TASK DETAILS — No pictures should appear in the copy. Reproduce exactly the lines from the one containing "Additional Information" through the end of the material below.

# # #

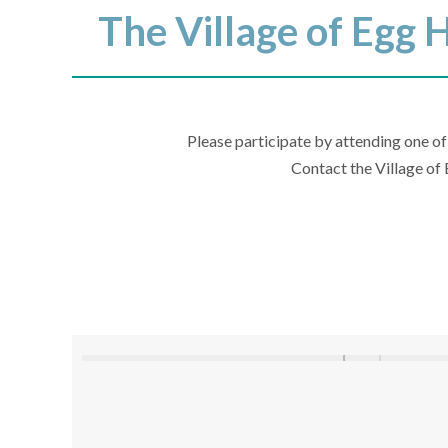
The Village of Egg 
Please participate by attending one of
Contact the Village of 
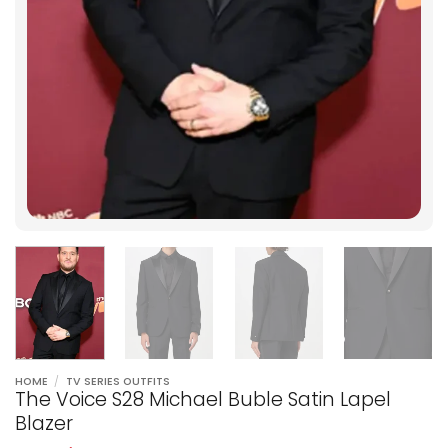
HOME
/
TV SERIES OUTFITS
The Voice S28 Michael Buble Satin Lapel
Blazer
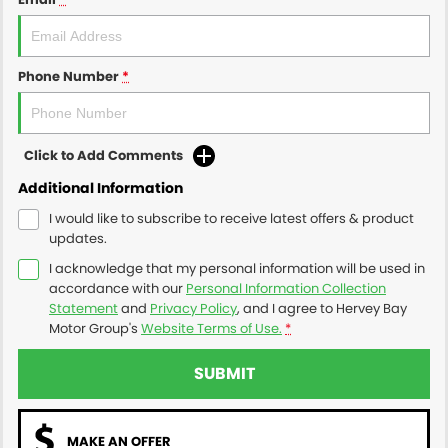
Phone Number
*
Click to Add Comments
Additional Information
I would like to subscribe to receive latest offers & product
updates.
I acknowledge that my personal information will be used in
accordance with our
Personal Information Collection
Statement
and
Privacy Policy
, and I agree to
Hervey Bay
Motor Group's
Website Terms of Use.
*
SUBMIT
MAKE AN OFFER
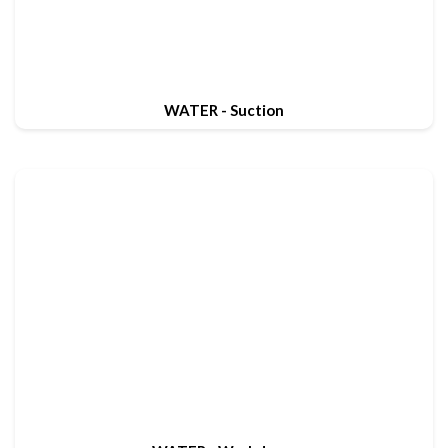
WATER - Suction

# # #

RESPONSE TO THE TASK —
Additional Information
I would like to subscribe to receive latest offers & product
updates.
I acknowledge that my personal information will be used in
accordance with our
Personal Information Collection
Statement
and
Privacy Policy
, and I agree to
Hervey Bay
Motor Group's
Website Terms of Use.
*
SUBMIT
MAKE AN OFFER
WATER - Suction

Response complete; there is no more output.